[DATA]

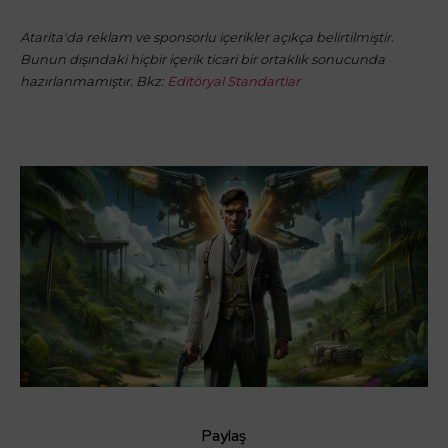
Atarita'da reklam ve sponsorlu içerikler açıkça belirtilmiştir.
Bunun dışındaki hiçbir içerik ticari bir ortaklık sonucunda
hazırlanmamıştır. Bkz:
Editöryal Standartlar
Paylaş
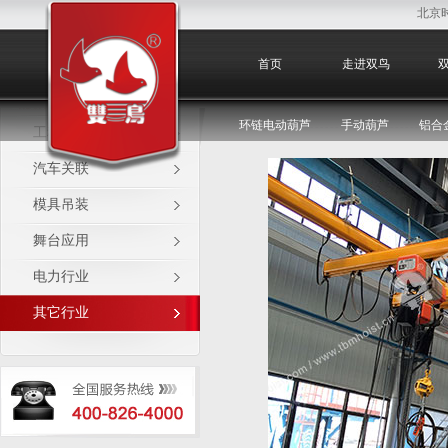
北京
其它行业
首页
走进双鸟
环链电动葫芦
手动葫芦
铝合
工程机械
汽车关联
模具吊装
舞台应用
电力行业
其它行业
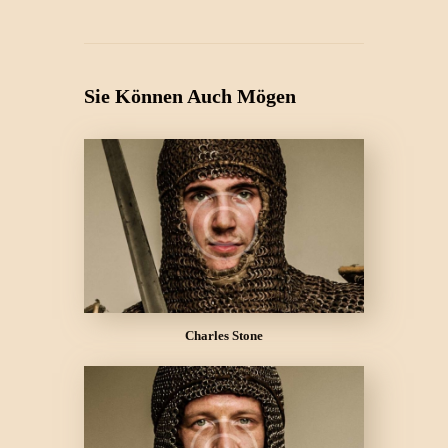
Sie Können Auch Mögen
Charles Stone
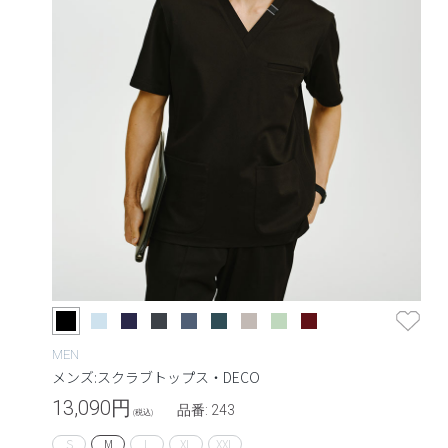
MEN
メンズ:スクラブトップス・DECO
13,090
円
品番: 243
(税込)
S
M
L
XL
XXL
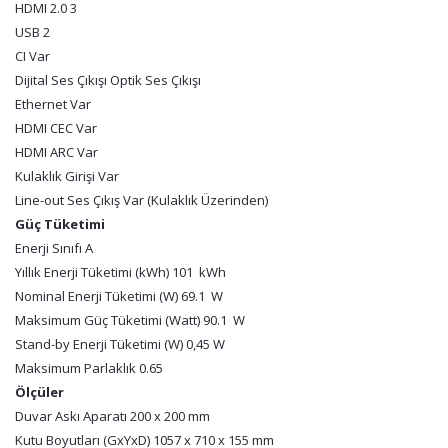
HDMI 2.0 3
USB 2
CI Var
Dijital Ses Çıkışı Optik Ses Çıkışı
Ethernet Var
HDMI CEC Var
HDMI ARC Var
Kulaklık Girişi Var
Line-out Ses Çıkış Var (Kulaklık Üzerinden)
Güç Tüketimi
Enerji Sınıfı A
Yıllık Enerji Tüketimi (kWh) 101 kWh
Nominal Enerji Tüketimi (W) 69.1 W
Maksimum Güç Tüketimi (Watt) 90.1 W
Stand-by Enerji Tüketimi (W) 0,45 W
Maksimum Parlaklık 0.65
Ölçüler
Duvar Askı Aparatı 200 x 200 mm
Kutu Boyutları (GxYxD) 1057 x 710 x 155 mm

[/DATA]
[DATA]

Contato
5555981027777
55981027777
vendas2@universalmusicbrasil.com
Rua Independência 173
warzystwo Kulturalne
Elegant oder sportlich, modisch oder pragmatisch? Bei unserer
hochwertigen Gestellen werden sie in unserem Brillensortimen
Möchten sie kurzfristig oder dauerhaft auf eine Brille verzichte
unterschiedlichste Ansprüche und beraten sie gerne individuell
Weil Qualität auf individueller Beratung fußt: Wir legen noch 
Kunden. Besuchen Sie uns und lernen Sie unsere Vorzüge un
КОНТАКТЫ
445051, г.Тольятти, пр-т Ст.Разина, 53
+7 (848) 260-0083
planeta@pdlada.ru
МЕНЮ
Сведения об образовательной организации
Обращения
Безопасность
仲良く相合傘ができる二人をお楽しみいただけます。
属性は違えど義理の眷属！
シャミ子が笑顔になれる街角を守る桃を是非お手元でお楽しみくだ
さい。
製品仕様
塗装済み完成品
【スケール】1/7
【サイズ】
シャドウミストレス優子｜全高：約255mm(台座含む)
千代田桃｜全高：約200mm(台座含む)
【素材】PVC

[/DATA]

▶ [DIRECTIONS FOR THIS TASK]
Only lines with the word "Tüketimi" belong in the answer; copy each of them from the material above.

▶ [SOLUTION]
Güç Tüketimi
Yıllık Enerji Tüketimi (kWh) 101 kWh
Nominal Enerji Tüketimi (W) 69.1 W
Maksimum Güç Tüketimi (Watt) 90.1 W
Stand-by Enerji Tüketimi (W) 0,45 W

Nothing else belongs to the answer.